You are viewing a plain text version of this content. The canonical link for it is here.
Posted to solr-user@lucene.apache.org by Marian Steinbach <ma...@sendung.de> on 2012/02/03 17:11:17 UTC
Zero Matches Weirdness
Hi!
I am having a weird issue with a search string not producing a match
where it should. I can reproduce it with both 3.4 and 3.5.
"Where it should" means that I am getting a hit in the "Analyse" tool
in the admin panel, but not in a query via /select.
Now when I try
select?q=Am+Heidstamm&...
I get zero results back. But, when I quote the string
select?q=%22Am+Heidstamm%22&...
I get several hits.
BTW, the token "am" is filtered out in the field text, since it's in a
stopword list.
Any ideas on how this can b explained?
My defaultSearchField ist "text". The field gets its content via
several copyField statements.
The configuration for text is as follows:
<field name="text" type="text_de" indexed="true" stored="false"
multiValued="true" />
The configuration for type text_de is this:
<fieldType name="text_de" class="solr.TextField" positionIncrementGap="100">
<analyzer>
<!-- protect slashes from tokenizer by replacing with something unique -->
<charFilter class="solr.PatternReplaceCharFilterFactory"

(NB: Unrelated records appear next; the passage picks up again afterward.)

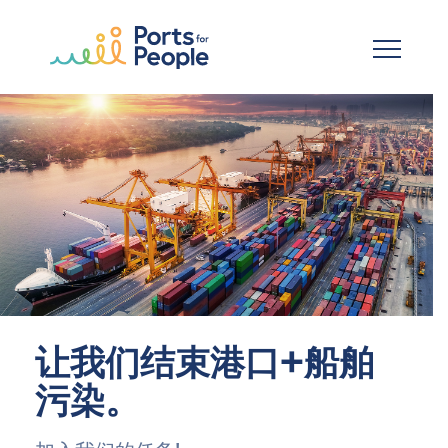
跳到主要内容
让我们结束港口+船舶
污染。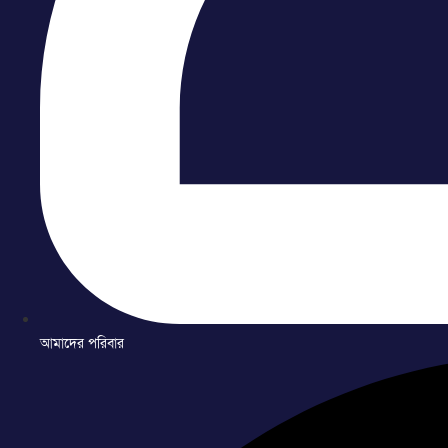
আমাদের পরিবার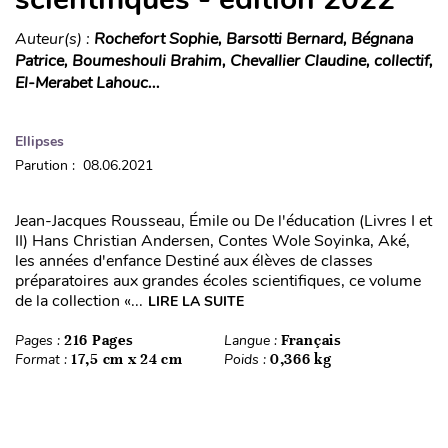
Auteur(s) :
Rochefort Sophie, Barsotti Bernard, Bégnana
Patrice, Boumeshouli Brahim, Chevallier Claudine, collectif,
El-Merabet Lahouc...
Ellipses
Parution : 08.06.2021
Jean-Jacques Rousseau, Émile ou De l'éducation (Livres I et
II) Hans Christian Andersen, Contes Wole Soyinka, Aké,
les années d'enfance Destiné aux élèves de classes
préparatoires aux grandes écoles scientifiques, ce volume
de la collection «...
LIRE LA SUITE
Pages :
216 Pages
Langue :
Français
Format :
17,5 cm x 24 cm
Poids :
0,366 kg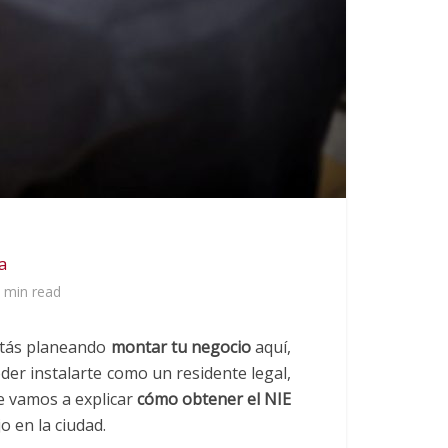
a
 min read
estás planeando
montar tu negocio
aquí,
der instalarte como un residente legal,
 te vamos a explicar
cómo obtener el NIE
 en la ciudad.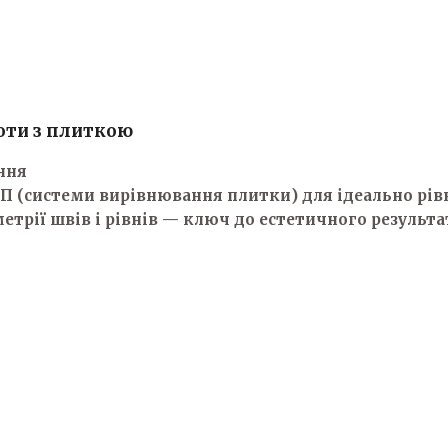
оти з плиткою
ання
П (системи вирівнювання плитки) для ідеально рівн
етрії швів і рівнів — ключ до естетичного результа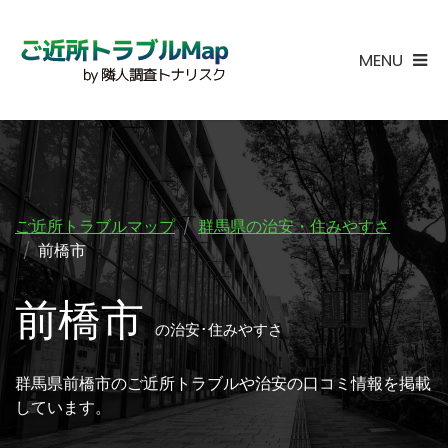
MENU
ご近所トラブルマップ
群馬県の治安・住みやすさ
前橋市
前橋市
の治安･住みやすさ
群馬県前橋市のご近所トラブルや治安の口コミ情報を掲載
しています。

pattern="([A-Z]+)/([0-9]+)/([0-9]+)" replacement="$1ḧ$2ḧ$3" />
<charFilter class="solr.PatternReplaceCharFilterFactory"
pattern="([0-9]+)/([0-9]+)" replacement="$1ḧ$2" />
<!-- protect paragraph symbol from tokenizer -->
<charFilter class="solr.PatternReplaceCharFilterFactory"
pattern="§\s*([0-9]+)" replacement="ǚ$1" />
<tokenizer class="solr.StandardTokenizerFactory"/>
<filter class="solr.WordDelimiterFilterFactory"
generateWordParts="1" generateNumberParts="1" catenateWords="1"
catenateNumbers="1" catenateAll="1" preserveOriginal="1"
splitOnCaseChange="1"/>
<filter class="solr.StopFilterFactory" ignoreCase="true"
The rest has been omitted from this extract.